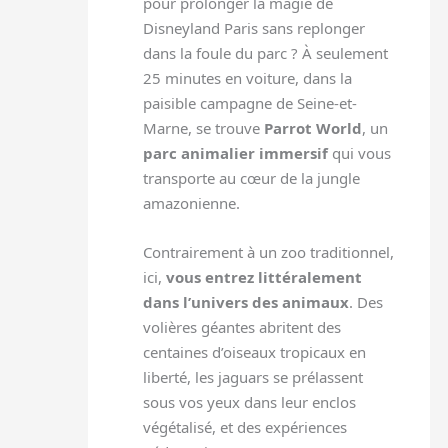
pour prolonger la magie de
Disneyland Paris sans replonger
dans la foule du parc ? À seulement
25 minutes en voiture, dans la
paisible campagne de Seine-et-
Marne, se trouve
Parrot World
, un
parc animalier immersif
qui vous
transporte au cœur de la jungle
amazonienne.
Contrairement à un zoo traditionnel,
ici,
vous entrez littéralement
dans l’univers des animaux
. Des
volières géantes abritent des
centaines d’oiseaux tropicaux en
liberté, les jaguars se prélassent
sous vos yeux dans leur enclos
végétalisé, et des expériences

* * *

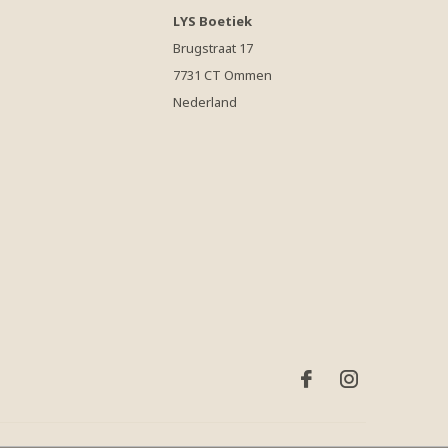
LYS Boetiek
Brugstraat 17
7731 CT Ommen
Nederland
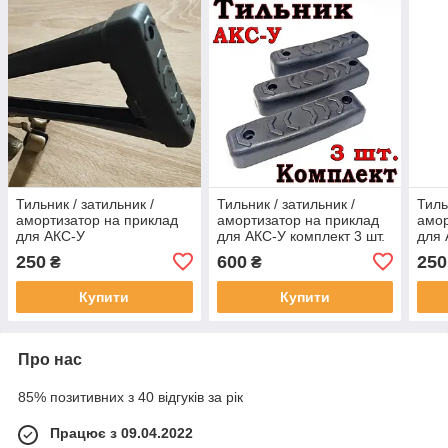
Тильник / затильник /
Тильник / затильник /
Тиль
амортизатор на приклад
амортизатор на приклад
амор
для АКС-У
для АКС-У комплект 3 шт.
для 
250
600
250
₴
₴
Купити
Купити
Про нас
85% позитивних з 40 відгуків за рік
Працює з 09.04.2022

---

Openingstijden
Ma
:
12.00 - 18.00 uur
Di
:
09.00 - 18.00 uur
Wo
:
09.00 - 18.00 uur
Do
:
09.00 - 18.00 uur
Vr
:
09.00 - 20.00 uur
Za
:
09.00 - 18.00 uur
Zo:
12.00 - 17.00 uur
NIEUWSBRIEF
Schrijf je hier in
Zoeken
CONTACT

* [About this task]:
Note every line of the entries in which "parc" appears, and copy it down.

* [Problem solution]:
dans la foule du parc ? À seulement
parc animalier immersif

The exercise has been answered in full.